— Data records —
───

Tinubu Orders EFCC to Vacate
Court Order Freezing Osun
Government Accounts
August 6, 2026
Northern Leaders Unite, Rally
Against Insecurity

───

— YOUR ASSIGNMENT —
Give back only the lines from the one containing "Government Accounts" through the final line of the entries above, exactly as written, both included.

— EXERCISE OUTPUT —
Government Accounts
August 6, 2026
Northern Leaders Unite, Rally
Against Insecurity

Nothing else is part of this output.